Lo sport non è semplicemente agonismo e classifiche, ma soprattutto divertimento e accessibilità. Indipendentemente dal livello che si possa raggiungere a livello fisico oppure dalle disponibilità economiche, lo sport dovrebbe rappresentare un veicolo di inclusione. Tutto ciò non è sempre possibile con ragazzi che spesso sono costretti ad accantonare i propri sogni per la mancanza di fondi da investire nella propria passione oppure per requisiti anatomici troppo restrittivi.

Questa disparità non esiste all’interno della boxe popolare, un mondo che Paolo Bonfanti ha conosciuto all’età di 47 anni, ma del quale è rimasto così affascinato da iniziare un percorso che l’ha portato a raccontarla addirittura in un video. Così è nato «Fuori i Secondi - Storie di boxe popolare», un documentario di sessanta minuti che accompagna il grande pubblico nel mondo delle palestre popolari, un viaggio lungo diversi anni e che verrà proiettato nella serata di martedì 22 aprile allo Studio 1901 di Alzano Lombardo (evento gratuito su prenotazione).

«L’idea del documentario è nata dalla mia esperienza. Sei anni fa mi sono trovato a girare un video all’interno di una palestra tradizionale. Li un maestro di boxe mi ha convinto a provare questo sport affascinante nonostante i miei 47anni spiegandomi come non vi siano limiti di età nella pratica della “nobile arte”. Ho svolto qualche lezione di prova e mi sono appassionato. Il mio entusiasmo tuttavia si è scontrato con l’impossibilità economica di sostenere il costo del corso, anche perché in quel periodo avevo delle difficoltà economiche - racconta il regista orobico -. Così un’amica mi ha parlato di questa palestra popolare all’interno del Centro Sociale Paci Paciana e, dopo essermi informato, ho capito che poteva esser l’ambiente giusto per iniziare. Da lì in poi ho affrontato il mio primo incontro durante una festa alla “Lupo Rosso di Bologna” e, visto l’ottimo clima che si viveva, ho deciso di prendere ulteriori contatti e realizzare un documentario».

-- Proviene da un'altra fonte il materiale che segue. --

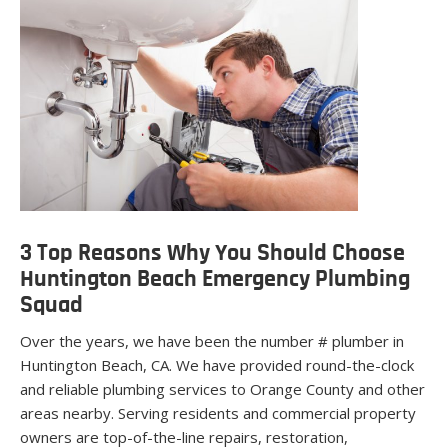
3 Top Reasons Why You Should Choose
Huntington Beach Emergency Plumbing
Squad
Over the years, we have been the number # plumber in
Huntington Beach, CA. We have provided round-the-clock
and reliable plumbing services to Orange County and other
areas nearby. Serving residents and commercial property
owners are top-of-the-line repairs, restoration,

Una scelta alquanto curiosa, considerato che il mondo delle palestre popolari rimane un settore considerato spesso di nicchia. La quantità di storie da raccontare che si incrociano su questi ring e che resterebbero altrimenti nascoste, ha spinto Bonfanti a visitare diciotto di queste palestre toccando fra le altre La Dante di Nanni di Torino, La Trollmann di Bergamo, Le Sberle di Milano, Baraonda di Segrate, Volpe rossa di Lonate Ceppino (Varese), Angolo Rosso di Como, Gagarin di Busto Arsizio, Dal Pozzo di Saronno, Underdog di Milano, Jacovacci di Verona, Polisportiva Pavese, Trebesto di Lucca, Intifada di Empoli, Lupo Rosso di Bologna, La Pallestra di Roma, Vincenzo Leone di Napoli, Trollmann di Bari, Jacovacci di Foggia e Neruda di Torino.

«Il numero di palestre popolari sparse lungo il territorio italiano si aggira fra le cinquanta e le settanta con le città più grandi a farla da padrona. A Milano, Torino o Roma si possono trovare più strutture, tuttavia non vanno esclusi i piccoli centri come in provincia di Varese dove si possono individuare alcuni impianti. Oltre a esser accessibili a livello economico, le palestre popolari si caratterizzano per le tre “A”: antifascismo, antirazzismo e antisessismo a cui aggiugerei autogestione. A differenziarle l’una con l’altra è anche la gestione di questi valori - spiega Bonfanti -. Quando sono stato a Napoli sono rimasto colpito dalla loro scelta di lavorare sul territorio compiendo attività per le strade e nei quartieri popolari. Oltre alla boxe, portano ai ragazzi calcio e basket presentandosi con canestro mobile, casse per la musica, succhi e acqua, guantoni e reti e si mettono ad allenarsi per la strada. Uno dei problemi delle palestre popolari sono infatti gli spazi a disposizione per cui bisogna appropriarsi di spazi inusuali. Una volta abbiamo fatto un allenamento condiviso con altre palestre e lo abbiamo fatto in una stazione metropolitana di Milano».

A differenza del pugilato tradizionale, la boxe popolare racchiude tutti i caratteri della militanza e della resistenza mettendo sempre in prima posizione il valore della persona a dispetto dell’agonismo assoluto. Conta in seconda battuta il risultato che emerge dal ring, anche perché l’obiettivo è cercare di tutelare nel migliore dei modi gli atleti. «Nella boxe popolare c’è una regola in Italia per cui questo sport può esser praticato soltanto in Federazione e questo per noi non va bene. È come se a un certo punto non esistesse più il CSI e non si potesse più fare calcio o ciclismo a livello popolare – sottolinea Bonfanti -. I principi della boxe popolare sono infatti diversi da quelli che dello sport agonistico federato. Per esempio non esiste il concetto di di K.O. o di prevalenza su un avversario. La partita è letteralmente uno scambio, quasi un’esibizione con l’aggiunta dell’arbitro. Qualora ci sia troppa differenza fra i due contendenti, quello più forte rallenta vistosamente altrimenti interviene il direttore di gara e ferma il match. Insomma, più che una sfida, si tratta di un allenamento dove il rispetto e la passione la fanno da padrona».

Per conoscere più a fondo questo mondo, basterà partecipare alla proiezione di «Fuori i Secondi» il prossimo 22 aprile o seguire le ulteriori date in programma, come ricordato da Bonfanti: «Ho già ricevuto diverse richieste in giro per l’Italia tanto che a maggio sarò a Bologna e Firenze. Inoltre si potrà trovare anche sul catalogo di distribuzione Open DB».